パワプロ誤発注で思い出す、実は最高だった贈り物たちのこと《週刊READING LIFE Vol.336「クリスマスの思い出」》
*この記事は、「ライティング・ゼミ」の上級コース「ライターズ倶楽部」にご参加のお客様に書いていただいたものです。
2025/12/18 公開
記事 :パナ子 (READING LIFE編集部ライターズ倶楽部)
「ねえ、本当だってば! わたし絶対に見たもん! あれは間違いなくそうだった!」
鼻息荒く昨夜の出来事を語るユキちゃんの話を、同じ熱量で聞いてあげられたらどんなによかったか。
毎日一緒にいても飽きない大好きなユキちゃんが、枕元に現れたというサンタクロースについて熱弁している。
薄目を開けてそっと様子を伺ったユキちゃんの視界の端っこには、赤い衣装に身をくるんだおじさんがいたらしい。
そこまで聞くと、私は心底感心した。
ユキちゃんのおじちゃん、わざわざ着替えまでしたんか。すごい熱の入れようだな。
ユキちゃんのおじちゃんは「Mrスマート」という感じの、細身で物静かな人だ。普段は喜怒哀楽のほどがあまりわかるようなタイプではない。そのおじちゃんが子供のために衣装まで揃えて聖夜に挑むとは……。

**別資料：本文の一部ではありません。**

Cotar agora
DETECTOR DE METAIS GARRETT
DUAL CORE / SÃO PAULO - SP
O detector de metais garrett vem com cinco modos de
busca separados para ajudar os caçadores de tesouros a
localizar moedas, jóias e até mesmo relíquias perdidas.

子供の夢を壊さないための全力投球を思うと、私は目頭が熱くなった。
ええな。ユキちゃん、愛されとるやんか。
ユキちゃんに熱弁させたのは、私のせいでもある。
最初にその話を聞いた時、私が半笑いで「ふーん」と言いかけたからである。
その態度が、ユキちゃんに火を点けたのだ。
無理もない。
私たち姉妹の枕元には、でっかい赤かぶがゴロンと転がっていたのだから。
そもそもクリスマスにおいしいものを食べさせようとか、お友達と集まってホームパーティをしようとかそんな事には興味のあった母親が、なぜか子供がリクエストした品を枕元に置くということには考えが至らなかったようなのだ。

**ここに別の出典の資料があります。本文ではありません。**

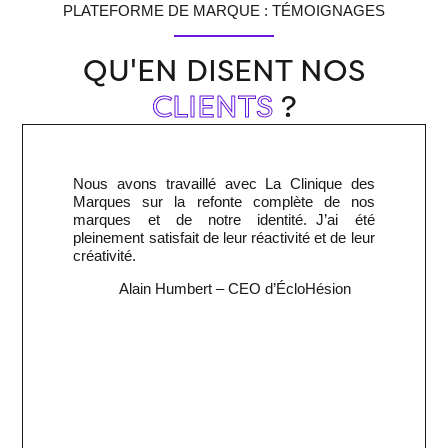
PLATEFORME DE MARQUE : TÉMOIGNAGES
QU'EN DISENT NOS
CLIENTS
?
Nous avons travaillé avec La Clinique des
Marques sur la refonte complète de nos
marques et de notre identité. J’ai été
pleinement satisfait de leur réactivité et de leur
créativité.
Alain Humbert
– CEO d’ÉcloHésion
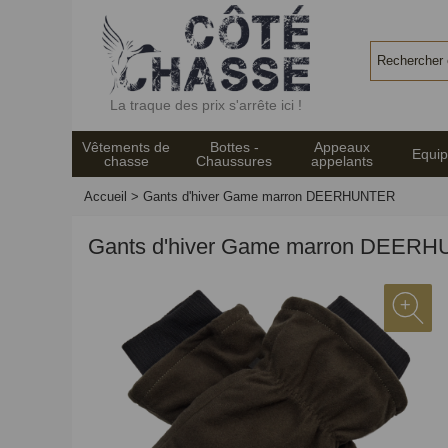
Panneau de gestion des cookies
La traque des prix s'arrête ici !
Vêtements de
Bottes -
Appeaux
Equi
chasse
Chaussures
appelants
Accueil
>
Gants d'hiver Game marron DEERHUNTER
Gants d'hiver Game marron DEER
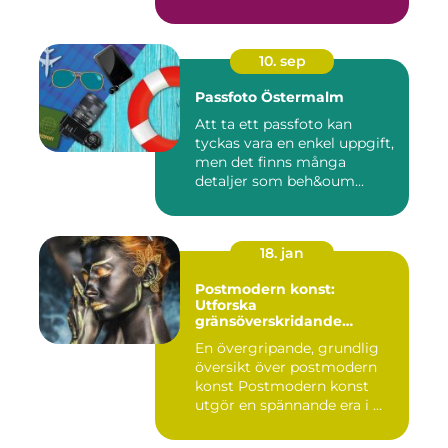
10. sep
Passfoto Östermalm
Att ta ett passfoto kan
tyckas vara en enkel uppgift,
men det finns många
detaljer som beh&oum...
18. jan
Postmodern konst:
Utforska
gränsöverskridande
kreativitet
En övergripande, grundlig
översikt över postmodern
konst Postmodern konst
utgör en spännande era i ...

手作りのおやつを作ってくれたり、子供のためにミシンや編み棒で洋服を作ってくれたり、たくさんの抱っこをして母の温もりを教えてくれたり、申し分ないほどに愛情を注いでくれたのだからまったくもって文句はない。
ただ、クリスマスのサンタクロース神話に関してだけは、クールな子供になってしまったのだった。
ユキちゃんが枕元に置いてあったプレゼントの包装紙を丁寧に開きながら「わぁ」とか「すごーい」とか感嘆の声をあげていただろう頃、私と姉は枕元に転がる赤かぶを見ながら目が点になっていた。

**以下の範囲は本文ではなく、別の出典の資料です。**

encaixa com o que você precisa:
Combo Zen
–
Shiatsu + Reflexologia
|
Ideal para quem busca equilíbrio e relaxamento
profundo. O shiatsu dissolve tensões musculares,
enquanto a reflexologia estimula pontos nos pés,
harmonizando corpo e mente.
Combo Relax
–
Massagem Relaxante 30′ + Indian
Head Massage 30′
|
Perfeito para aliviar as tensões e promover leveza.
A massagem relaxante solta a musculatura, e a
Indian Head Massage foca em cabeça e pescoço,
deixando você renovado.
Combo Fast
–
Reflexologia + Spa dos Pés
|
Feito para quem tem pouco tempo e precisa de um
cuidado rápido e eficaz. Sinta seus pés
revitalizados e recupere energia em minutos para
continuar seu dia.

その後「ちょっと、お母さん!」と台所に立つ母に怒りの抗議に行き、母がやっと気づいたかという顔をしながら「あらぁ、ちょうどいい! 今夜の料理にそのカブを使おう!」と言ったあたりで諦めの境地に至り、母のキャラクターも手伝って姉と爆笑した。
ダメだ、こりゃ。
我が家に笑いはあっても、聖なる夜は存在しない!
仕方がないので、私はこの家庭に生まれたことを、存分に受け入れることにした。
あれから約三十年の時を経て親となり、今度は自分自身がサンタ役を仰せつかることになった。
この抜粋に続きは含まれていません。